A big problem at the moment is the near-total ban on U.S. pork imposed by China, the second-biggest importer (behind Japan), and a partial ban by Russia, the fifth-leading importer. These restrictions were ostensibly taken because of fear that pork could transmit influenza, a possibility that all international human and animal health organizations discounted immediately.

Randy Spronk, a 49-year-old pig farmer from Edgerton, Minn., thinks it was the name that pretty much did it.

"If the CDC had called it anything but swine flu, I personally don't think you would have any of this," he said of the most recent downturn. "I think there's permanent damage."

For the record, the Centers for Disease Control and Prevention changed the virus's name twice, from "swine influenza" to "swine-origin influenza A (H1N1)" to "novel H1N1," purging it of all animal reference, even though molecular analysis showed that it almost certainly arose in a gene-swapping "reassortment" in some pig somewhere. Where and when is a mystery; no flu viruses sampled from North American herds in recent years show any trace of it.

Others, though, hardly give it a thought.

"This virus hasn't affected us in any way," said Ole Hansen.

"I haven't thought about it for a second today," said Soren Bank.

The two Danes are the founder and chief commercial officer of Hamlet Protein A/S. The company makes a soy-based feed ingredient for young animals: puppies, calves and piglets. It owns land near Cedar Rapids, Iowa, where it plans to build a 30-worker factory, but it has delayed construction because of the economic doldrums of American pork. H1N1 hasn't changed that.

A big theme of Pork Expo is heightened "biosecurity," the strategy of keeping pigs in a highly controlled environment -- meaning a lifetime indoors -- and limiting their contact with all other animals, including human beings.

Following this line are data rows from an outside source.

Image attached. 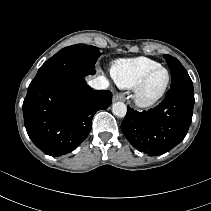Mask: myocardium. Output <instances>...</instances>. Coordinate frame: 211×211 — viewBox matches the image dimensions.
<instances>
[{"instance_id": "myocardium-1", "label": "myocardium", "mask_w": 211, "mask_h": 211, "mask_svg": "<svg viewBox=\"0 0 211 211\" xmlns=\"http://www.w3.org/2000/svg\"><path fill=\"white\" fill-rule=\"evenodd\" d=\"M159 70H164L166 72V74H167L166 81H165L164 85L162 86V88L156 94L147 95L146 87H147L148 81L150 80L151 76ZM170 81H171V75L167 68L159 65V66L149 70L143 76V78L140 80L138 85L135 87L134 101H135L136 105L143 109H150V108L154 107L155 105H157L162 100V98L165 96V94L168 90Z\"/></svg>"}]
</instances>
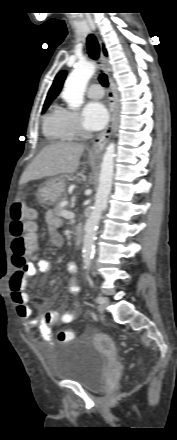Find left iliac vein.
I'll use <instances>...</instances> for the list:
<instances>
[{
    "label": "left iliac vein",
    "instance_id": "obj_1",
    "mask_svg": "<svg viewBox=\"0 0 177 440\" xmlns=\"http://www.w3.org/2000/svg\"><path fill=\"white\" fill-rule=\"evenodd\" d=\"M103 298H104L103 303H101V304L98 306V310H99L100 313H104L105 309H106L107 306H108V300H107V298H105V297H103Z\"/></svg>",
    "mask_w": 177,
    "mask_h": 440
}]
</instances>
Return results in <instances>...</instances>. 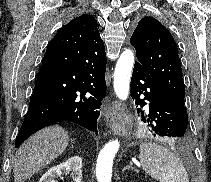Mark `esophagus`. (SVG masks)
<instances>
[{"label": "esophagus", "instance_id": "obj_1", "mask_svg": "<svg viewBox=\"0 0 211 182\" xmlns=\"http://www.w3.org/2000/svg\"><path fill=\"white\" fill-rule=\"evenodd\" d=\"M115 106H116V107H120V104H119V103H115Z\"/></svg>", "mask_w": 211, "mask_h": 182}]
</instances>
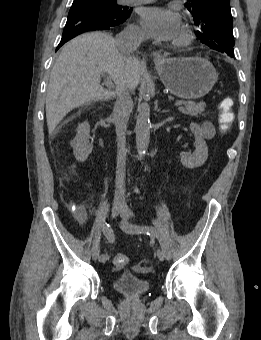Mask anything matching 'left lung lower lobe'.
Instances as JSON below:
<instances>
[{
    "mask_svg": "<svg viewBox=\"0 0 261 340\" xmlns=\"http://www.w3.org/2000/svg\"><path fill=\"white\" fill-rule=\"evenodd\" d=\"M223 53V52H222ZM225 53V52H224ZM227 54L229 55V56H231V57H234V53H232V52H227Z\"/></svg>",
    "mask_w": 261,
    "mask_h": 340,
    "instance_id": "0a47b994",
    "label": "left lung lower lobe"
}]
</instances>
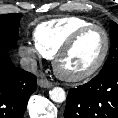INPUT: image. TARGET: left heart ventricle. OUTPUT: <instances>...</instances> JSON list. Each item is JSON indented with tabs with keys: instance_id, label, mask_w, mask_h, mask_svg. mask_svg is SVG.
Masks as SVG:
<instances>
[{
	"instance_id": "1",
	"label": "left heart ventricle",
	"mask_w": 118,
	"mask_h": 118,
	"mask_svg": "<svg viewBox=\"0 0 118 118\" xmlns=\"http://www.w3.org/2000/svg\"><path fill=\"white\" fill-rule=\"evenodd\" d=\"M104 46V36L99 30L85 33L62 58L61 69L69 74H79L90 69L101 57Z\"/></svg>"
}]
</instances>
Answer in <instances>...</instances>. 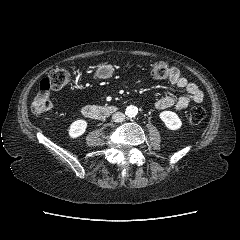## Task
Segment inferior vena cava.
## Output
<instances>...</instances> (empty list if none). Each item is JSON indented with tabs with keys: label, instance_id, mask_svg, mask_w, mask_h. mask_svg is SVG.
Masks as SVG:
<instances>
[{
	"label": "inferior vena cava",
	"instance_id": "1",
	"mask_svg": "<svg viewBox=\"0 0 240 240\" xmlns=\"http://www.w3.org/2000/svg\"><path fill=\"white\" fill-rule=\"evenodd\" d=\"M112 120L117 123L123 122L125 120V114L122 112H116L112 115Z\"/></svg>",
	"mask_w": 240,
	"mask_h": 240
}]
</instances>
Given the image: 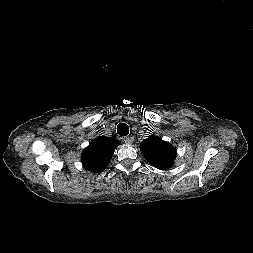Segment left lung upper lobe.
I'll use <instances>...</instances> for the list:
<instances>
[{
    "instance_id": "1",
    "label": "left lung upper lobe",
    "mask_w": 253,
    "mask_h": 253,
    "mask_svg": "<svg viewBox=\"0 0 253 253\" xmlns=\"http://www.w3.org/2000/svg\"><path fill=\"white\" fill-rule=\"evenodd\" d=\"M140 150L153 167L161 170L171 167L176 157V149L154 135L141 142Z\"/></svg>"
}]
</instances>
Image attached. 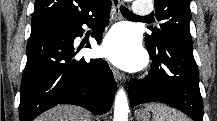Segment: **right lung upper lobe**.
<instances>
[{
	"label": "right lung upper lobe",
	"mask_w": 217,
	"mask_h": 121,
	"mask_svg": "<svg viewBox=\"0 0 217 121\" xmlns=\"http://www.w3.org/2000/svg\"><path fill=\"white\" fill-rule=\"evenodd\" d=\"M111 0H35L32 23L55 20L68 24L97 14Z\"/></svg>",
	"instance_id": "cb5924a9"
}]
</instances>
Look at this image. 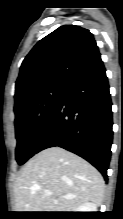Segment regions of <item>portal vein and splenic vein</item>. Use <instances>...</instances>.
<instances>
[{
    "label": "portal vein and splenic vein",
    "mask_w": 123,
    "mask_h": 219,
    "mask_svg": "<svg viewBox=\"0 0 123 219\" xmlns=\"http://www.w3.org/2000/svg\"><path fill=\"white\" fill-rule=\"evenodd\" d=\"M44 193H45L46 196H50V195L52 194L49 190H46ZM63 198H65V199H71L72 196H63Z\"/></svg>",
    "instance_id": "portal-vein-and-splenic-vein-1"
}]
</instances>
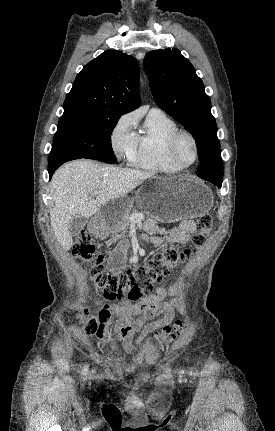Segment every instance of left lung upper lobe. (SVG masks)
I'll list each match as a JSON object with an SVG mask.
<instances>
[{"label": "left lung upper lobe", "mask_w": 275, "mask_h": 431, "mask_svg": "<svg viewBox=\"0 0 275 431\" xmlns=\"http://www.w3.org/2000/svg\"><path fill=\"white\" fill-rule=\"evenodd\" d=\"M150 88L157 105L195 138L200 165L198 176L223 177L217 125L211 101L190 61L176 48L155 50L144 58Z\"/></svg>", "instance_id": "obj_1"}]
</instances>
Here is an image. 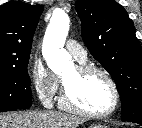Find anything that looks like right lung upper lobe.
<instances>
[{
	"label": "right lung upper lobe",
	"mask_w": 142,
	"mask_h": 128,
	"mask_svg": "<svg viewBox=\"0 0 142 128\" xmlns=\"http://www.w3.org/2000/svg\"><path fill=\"white\" fill-rule=\"evenodd\" d=\"M42 5L10 1L0 7V69L28 63Z\"/></svg>",
	"instance_id": "1"
}]
</instances>
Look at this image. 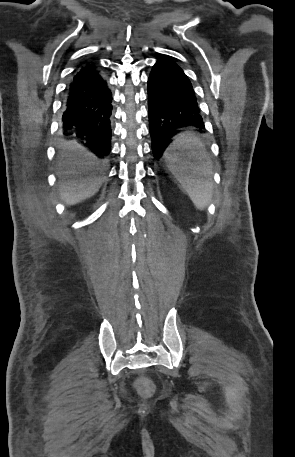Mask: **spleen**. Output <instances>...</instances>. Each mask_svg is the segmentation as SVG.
Returning <instances> with one entry per match:
<instances>
[{"label": "spleen", "mask_w": 295, "mask_h": 457, "mask_svg": "<svg viewBox=\"0 0 295 457\" xmlns=\"http://www.w3.org/2000/svg\"><path fill=\"white\" fill-rule=\"evenodd\" d=\"M164 158L196 208H206L213 195V186L206 173L208 163L203 145L196 134L180 133Z\"/></svg>", "instance_id": "1"}]
</instances>
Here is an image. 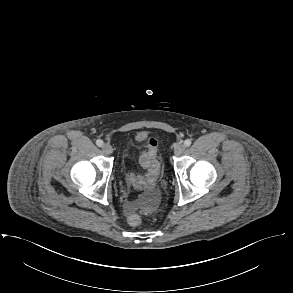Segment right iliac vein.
<instances>
[{"instance_id": "63e3f726", "label": "right iliac vein", "mask_w": 293, "mask_h": 293, "mask_svg": "<svg viewBox=\"0 0 293 293\" xmlns=\"http://www.w3.org/2000/svg\"><path fill=\"white\" fill-rule=\"evenodd\" d=\"M102 150L105 154L110 155L113 153V148L110 144H104L102 146Z\"/></svg>"}]
</instances>
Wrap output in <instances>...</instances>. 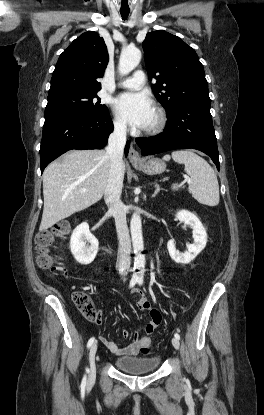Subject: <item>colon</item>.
Segmentation results:
<instances>
[{"mask_svg":"<svg viewBox=\"0 0 264 415\" xmlns=\"http://www.w3.org/2000/svg\"><path fill=\"white\" fill-rule=\"evenodd\" d=\"M71 229L69 222L59 223L50 231L39 232L36 236L37 262L39 266L47 271L54 272L58 264V259L54 256L53 250L60 238L66 236ZM72 300L77 309L90 321H100V314L95 308L91 297L83 291H75ZM139 340L145 347L147 353L154 350L155 346L151 338L147 335H139Z\"/></svg>","mask_w":264,"mask_h":415,"instance_id":"obj_1","label":"colon"}]
</instances>
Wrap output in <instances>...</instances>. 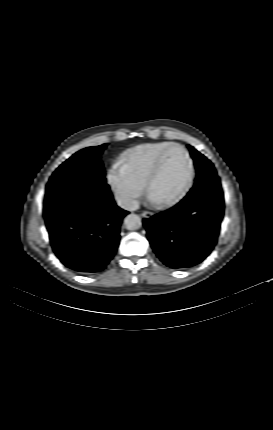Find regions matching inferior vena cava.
<instances>
[{
    "instance_id": "inferior-vena-cava-1",
    "label": "inferior vena cava",
    "mask_w": 273,
    "mask_h": 430,
    "mask_svg": "<svg viewBox=\"0 0 273 430\" xmlns=\"http://www.w3.org/2000/svg\"><path fill=\"white\" fill-rule=\"evenodd\" d=\"M118 205L126 210L133 211L139 208V202L131 198H116Z\"/></svg>"
}]
</instances>
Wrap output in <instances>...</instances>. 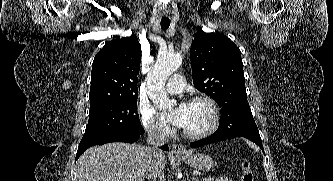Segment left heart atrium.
I'll return each instance as SVG.
<instances>
[{
  "mask_svg": "<svg viewBox=\"0 0 333 181\" xmlns=\"http://www.w3.org/2000/svg\"><path fill=\"white\" fill-rule=\"evenodd\" d=\"M188 103L182 102L171 114H164L163 118L178 127L184 128L188 118Z\"/></svg>",
  "mask_w": 333,
  "mask_h": 181,
  "instance_id": "obj_1",
  "label": "left heart atrium"
}]
</instances>
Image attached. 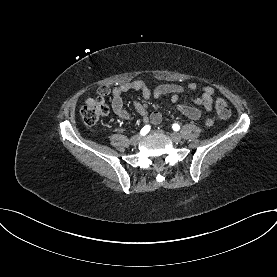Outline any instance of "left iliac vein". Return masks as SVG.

Tom Burkgren, a 53-year-old Iowa veterinarian who is executive director of the American Association of Swine Veterinarians, is all in favor of that. But he's also a realist.

"I think it would be naive to say it will never be in pigs," he said of the new flu strain. "I think what we are preparing for as an industry is that it will one day be in pigs."

Having a plan for that, in fact, is a major piece of the advice being given to farmers here.

Elsewhere at the Pork Expo, the reminder of H1N1 is little more than a mandatory hand-sanitizing station "for the protection of our pigs" at the door to the swine barn.

Inside, Ella Marie Jordan, 5 1/2 ("don't forget the half," reminds her mother, Monica), was getting ready to show her first pig. The animal's name is Candy, and its birthday is Dec. 27, the same day as Ella Marie's grandfather, Frank Feeser, of Taneytown, Md. Candy was raised on his farm in Carroll County and then brought to Missouri, where Ella Marie lives, so she could get a taste of farming.

Spraying down the pink Yorkshire, 45-pound Ella Marie found herself 200 pounds to the worse in a brief jostling match with Candy in her slatted pen. There were a few tears but not enough to dissuade Ella Marie from showing the animal in the Junior National Swine Show.

Ella Marie likes her pig, which will eventually go back to Maryland to have piglets. She wants to be a teacher, not a farmer. She wore a pink shirt with a sequined pig on the front. She didn't have much to say about H1N1.